3. Supramolecular Systems Chemistry

Breik, Keenan, et al. Programming Substrate-Independent Kinetic Barriers with Thermodynamic Binding Networks. arXiv:1810.12889. UT Austin and UC Davis researchers including David Doty press on with a frontier synthesis of chemical catalysis and energetic systems.

Engineering molecular systems that exhibit complex behavior requires the design of kinetic barriers. While programming such energy barriers seems to require knowledge of the specific substrate, we develop a novel substrate-independent approach. We extend the recently-developed model known as thermodynamic binding networks to programmable kinetic barriers that arise solely from the driving forces of bond formation and configurational entropy of separate complexes. Our model is robust such that several variations lead to equivalent energy barriers. Our results yield robust amplifiers using DNA strand displacement, a popular technology for engineering synthetic reaction pathways. (Abstract excerpt)

Brijder, Robert. Computing with Chemical Reaction Networks. Natural Computing. Online January, 2019. A Theoretical Computer Science Group, Hasselt University, Belgium researcher, in collaboration with David Doty (search RB and DD) and others, provides a tutorial survey of novel, growing realizations that chemical phenomena can be appreciated, and indeed availed, as another form of programmic operations.

Chemical reaction networks (CRNs) model the behavior of chemical reactions in well-mixed solutions and they can be designed to perform computations. In this tutorial we give an overview of various computational models for CRNs. Moreover, we discuss a method to implement arbitrary (abstract) CRNs in a test tube using DNA. Finally, we discuss relationships between CRNs and other models of computation.

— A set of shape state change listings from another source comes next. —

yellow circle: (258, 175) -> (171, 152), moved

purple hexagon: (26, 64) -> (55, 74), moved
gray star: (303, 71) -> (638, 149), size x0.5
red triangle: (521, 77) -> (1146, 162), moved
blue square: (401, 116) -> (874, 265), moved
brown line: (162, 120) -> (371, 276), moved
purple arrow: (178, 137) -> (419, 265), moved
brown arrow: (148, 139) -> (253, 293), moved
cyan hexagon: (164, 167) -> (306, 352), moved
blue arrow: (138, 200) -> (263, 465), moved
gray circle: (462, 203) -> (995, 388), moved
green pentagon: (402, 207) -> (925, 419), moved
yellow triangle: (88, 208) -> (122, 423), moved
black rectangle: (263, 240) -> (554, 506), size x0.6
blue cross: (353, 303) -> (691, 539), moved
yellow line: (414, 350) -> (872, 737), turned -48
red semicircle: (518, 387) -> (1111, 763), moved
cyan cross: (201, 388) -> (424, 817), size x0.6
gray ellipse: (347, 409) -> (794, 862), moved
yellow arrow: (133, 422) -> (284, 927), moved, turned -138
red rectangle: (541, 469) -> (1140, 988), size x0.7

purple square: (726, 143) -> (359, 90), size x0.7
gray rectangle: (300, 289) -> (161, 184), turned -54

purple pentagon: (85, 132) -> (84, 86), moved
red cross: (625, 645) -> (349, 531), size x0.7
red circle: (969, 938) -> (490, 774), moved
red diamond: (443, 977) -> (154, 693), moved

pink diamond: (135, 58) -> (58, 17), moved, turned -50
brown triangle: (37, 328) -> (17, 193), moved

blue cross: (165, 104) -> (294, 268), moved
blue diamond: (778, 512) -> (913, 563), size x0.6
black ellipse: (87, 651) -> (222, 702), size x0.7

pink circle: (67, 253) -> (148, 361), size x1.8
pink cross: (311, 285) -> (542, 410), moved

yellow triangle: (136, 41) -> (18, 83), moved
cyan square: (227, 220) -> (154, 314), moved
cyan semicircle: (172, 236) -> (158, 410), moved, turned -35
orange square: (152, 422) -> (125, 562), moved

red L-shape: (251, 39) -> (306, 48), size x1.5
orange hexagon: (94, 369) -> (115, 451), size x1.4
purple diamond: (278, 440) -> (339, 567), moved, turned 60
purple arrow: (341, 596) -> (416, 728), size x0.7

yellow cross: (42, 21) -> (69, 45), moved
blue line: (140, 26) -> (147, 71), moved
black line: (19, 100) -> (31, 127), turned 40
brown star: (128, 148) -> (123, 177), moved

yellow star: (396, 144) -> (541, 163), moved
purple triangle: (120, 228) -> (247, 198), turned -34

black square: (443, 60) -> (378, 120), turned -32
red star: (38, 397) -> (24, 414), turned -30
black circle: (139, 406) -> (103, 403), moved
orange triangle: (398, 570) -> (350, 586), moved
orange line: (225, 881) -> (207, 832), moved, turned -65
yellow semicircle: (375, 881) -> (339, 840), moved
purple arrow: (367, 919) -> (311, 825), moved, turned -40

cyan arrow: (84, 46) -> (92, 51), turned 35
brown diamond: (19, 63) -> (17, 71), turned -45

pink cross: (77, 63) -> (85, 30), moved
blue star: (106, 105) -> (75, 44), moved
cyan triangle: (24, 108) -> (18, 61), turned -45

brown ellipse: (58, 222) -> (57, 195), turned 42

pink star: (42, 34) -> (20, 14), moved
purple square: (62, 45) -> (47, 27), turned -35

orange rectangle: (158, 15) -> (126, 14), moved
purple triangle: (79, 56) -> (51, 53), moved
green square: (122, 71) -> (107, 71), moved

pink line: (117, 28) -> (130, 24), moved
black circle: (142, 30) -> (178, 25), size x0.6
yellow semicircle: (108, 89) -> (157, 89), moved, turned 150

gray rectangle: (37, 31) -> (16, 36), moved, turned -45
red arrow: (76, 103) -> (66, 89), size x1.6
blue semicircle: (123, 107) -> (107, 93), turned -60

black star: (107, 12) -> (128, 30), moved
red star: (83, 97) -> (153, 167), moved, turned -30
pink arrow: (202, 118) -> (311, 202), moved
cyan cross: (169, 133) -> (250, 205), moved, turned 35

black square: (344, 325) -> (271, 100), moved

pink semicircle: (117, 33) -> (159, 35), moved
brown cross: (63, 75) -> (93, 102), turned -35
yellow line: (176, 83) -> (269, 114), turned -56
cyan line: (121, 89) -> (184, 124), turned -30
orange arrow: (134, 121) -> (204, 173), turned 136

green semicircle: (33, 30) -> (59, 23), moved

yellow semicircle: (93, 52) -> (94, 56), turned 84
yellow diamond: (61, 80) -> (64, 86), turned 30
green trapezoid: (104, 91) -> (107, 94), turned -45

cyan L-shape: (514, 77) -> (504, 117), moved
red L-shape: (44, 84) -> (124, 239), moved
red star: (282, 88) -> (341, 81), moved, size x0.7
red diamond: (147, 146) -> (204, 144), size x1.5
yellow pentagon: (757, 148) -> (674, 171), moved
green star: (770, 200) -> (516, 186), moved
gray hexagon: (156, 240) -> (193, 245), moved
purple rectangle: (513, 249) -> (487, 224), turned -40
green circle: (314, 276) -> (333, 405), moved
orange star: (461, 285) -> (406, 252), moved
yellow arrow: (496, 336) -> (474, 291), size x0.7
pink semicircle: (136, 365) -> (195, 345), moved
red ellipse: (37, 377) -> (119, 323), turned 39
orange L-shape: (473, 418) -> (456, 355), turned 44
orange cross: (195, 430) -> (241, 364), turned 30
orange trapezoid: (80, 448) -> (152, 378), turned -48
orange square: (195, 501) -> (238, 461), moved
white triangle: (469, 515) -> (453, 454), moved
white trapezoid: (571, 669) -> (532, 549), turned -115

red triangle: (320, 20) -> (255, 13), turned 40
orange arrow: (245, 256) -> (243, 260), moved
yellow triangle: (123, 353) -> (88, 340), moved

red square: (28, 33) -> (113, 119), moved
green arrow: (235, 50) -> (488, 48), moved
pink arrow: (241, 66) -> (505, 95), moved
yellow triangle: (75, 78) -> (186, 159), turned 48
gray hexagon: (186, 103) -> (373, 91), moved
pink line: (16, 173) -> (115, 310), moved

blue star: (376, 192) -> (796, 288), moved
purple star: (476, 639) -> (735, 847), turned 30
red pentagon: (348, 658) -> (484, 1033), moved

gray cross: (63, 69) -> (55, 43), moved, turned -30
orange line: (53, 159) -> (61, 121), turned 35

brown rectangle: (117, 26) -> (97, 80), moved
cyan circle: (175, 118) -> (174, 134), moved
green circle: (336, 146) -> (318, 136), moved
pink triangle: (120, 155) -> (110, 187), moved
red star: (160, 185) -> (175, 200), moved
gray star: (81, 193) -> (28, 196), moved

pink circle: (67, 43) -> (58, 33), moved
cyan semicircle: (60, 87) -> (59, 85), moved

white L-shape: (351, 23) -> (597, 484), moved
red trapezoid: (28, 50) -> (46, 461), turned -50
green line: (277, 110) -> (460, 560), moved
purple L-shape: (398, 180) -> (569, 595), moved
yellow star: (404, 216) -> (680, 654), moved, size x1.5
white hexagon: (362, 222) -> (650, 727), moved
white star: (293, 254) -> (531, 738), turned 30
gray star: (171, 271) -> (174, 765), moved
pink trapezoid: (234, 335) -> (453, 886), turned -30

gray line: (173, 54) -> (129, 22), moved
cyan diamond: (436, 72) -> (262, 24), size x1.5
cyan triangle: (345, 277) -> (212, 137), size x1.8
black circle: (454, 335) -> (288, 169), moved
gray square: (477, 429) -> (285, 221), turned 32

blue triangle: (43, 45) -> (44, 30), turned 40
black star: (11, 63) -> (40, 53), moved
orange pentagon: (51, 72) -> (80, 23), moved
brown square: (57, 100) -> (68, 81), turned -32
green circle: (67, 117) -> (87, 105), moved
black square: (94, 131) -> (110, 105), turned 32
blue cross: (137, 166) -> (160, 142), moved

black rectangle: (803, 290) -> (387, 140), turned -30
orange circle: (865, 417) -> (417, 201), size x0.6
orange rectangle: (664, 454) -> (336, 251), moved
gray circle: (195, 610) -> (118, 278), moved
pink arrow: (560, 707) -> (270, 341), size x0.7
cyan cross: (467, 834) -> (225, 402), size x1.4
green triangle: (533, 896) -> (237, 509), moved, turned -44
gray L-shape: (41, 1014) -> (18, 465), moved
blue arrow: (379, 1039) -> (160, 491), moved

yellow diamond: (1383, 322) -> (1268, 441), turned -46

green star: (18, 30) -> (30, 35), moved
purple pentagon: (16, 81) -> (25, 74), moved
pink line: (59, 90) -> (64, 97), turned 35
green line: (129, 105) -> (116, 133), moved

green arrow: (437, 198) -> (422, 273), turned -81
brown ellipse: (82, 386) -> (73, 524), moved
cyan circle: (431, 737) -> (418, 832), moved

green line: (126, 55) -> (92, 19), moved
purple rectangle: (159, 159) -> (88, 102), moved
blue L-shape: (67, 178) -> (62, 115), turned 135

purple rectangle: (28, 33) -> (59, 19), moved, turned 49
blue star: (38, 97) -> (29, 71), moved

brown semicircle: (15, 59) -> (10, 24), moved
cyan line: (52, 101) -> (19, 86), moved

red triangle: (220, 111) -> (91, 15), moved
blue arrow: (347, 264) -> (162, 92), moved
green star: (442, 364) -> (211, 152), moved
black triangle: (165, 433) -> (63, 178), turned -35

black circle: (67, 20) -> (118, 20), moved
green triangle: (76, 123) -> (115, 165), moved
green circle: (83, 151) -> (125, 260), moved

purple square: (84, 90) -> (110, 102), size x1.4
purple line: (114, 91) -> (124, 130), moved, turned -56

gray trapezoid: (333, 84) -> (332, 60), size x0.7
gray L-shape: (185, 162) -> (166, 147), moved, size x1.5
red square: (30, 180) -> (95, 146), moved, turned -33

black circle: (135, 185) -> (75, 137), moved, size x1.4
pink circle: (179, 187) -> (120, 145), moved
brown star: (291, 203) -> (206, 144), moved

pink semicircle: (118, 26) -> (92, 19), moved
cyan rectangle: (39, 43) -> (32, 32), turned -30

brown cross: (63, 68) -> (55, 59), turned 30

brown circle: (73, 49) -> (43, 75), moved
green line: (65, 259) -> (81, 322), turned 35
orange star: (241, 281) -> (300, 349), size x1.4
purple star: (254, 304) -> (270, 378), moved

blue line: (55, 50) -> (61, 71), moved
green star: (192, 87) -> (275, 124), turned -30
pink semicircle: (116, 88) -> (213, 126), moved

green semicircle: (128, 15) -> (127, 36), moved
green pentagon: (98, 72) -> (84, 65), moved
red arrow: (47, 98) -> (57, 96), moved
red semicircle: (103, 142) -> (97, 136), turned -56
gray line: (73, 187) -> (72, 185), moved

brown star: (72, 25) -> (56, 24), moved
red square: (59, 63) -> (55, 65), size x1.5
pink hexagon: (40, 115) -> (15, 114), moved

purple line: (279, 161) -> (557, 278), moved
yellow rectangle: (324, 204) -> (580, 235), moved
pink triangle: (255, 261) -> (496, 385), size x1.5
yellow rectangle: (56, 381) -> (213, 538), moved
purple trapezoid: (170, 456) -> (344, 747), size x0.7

Brijder, Robert, et al. Democratic, Existential, and Consensus-based Output Conventions in Stable Computation by Chemical Reaction Networks. Natural Computing. 17/1, 2018. In a technical paper RB Hasselt University, Belgium, David Doty UC Davis and David Soloveichik UT Austin metaphorically allude to an electoral polarity of aye and nay options as a good way to explain and represent chemical interactions.

We show that some natural output conventions for error-free computation in chemical reaction networks (CRN) lead to a common level of computational expressivity. Our main results are that the standard consensus-based output convention have equivalent computational power to (1) existence-based and (2) democracy-based output conventions. The CRNs using the former output convention have only “yes” voters, with the interpretation that the CRN’s output is yes if any voters are present and no otherwise. The CRNs using the latter output convention define output by majority vote among “yes” and “no” voters. These results support the thesis that the computational expressivity of error-free CRNs is intrinsic, not sensitive to arbitrary definitional choices. (Abstract) (universal democracy)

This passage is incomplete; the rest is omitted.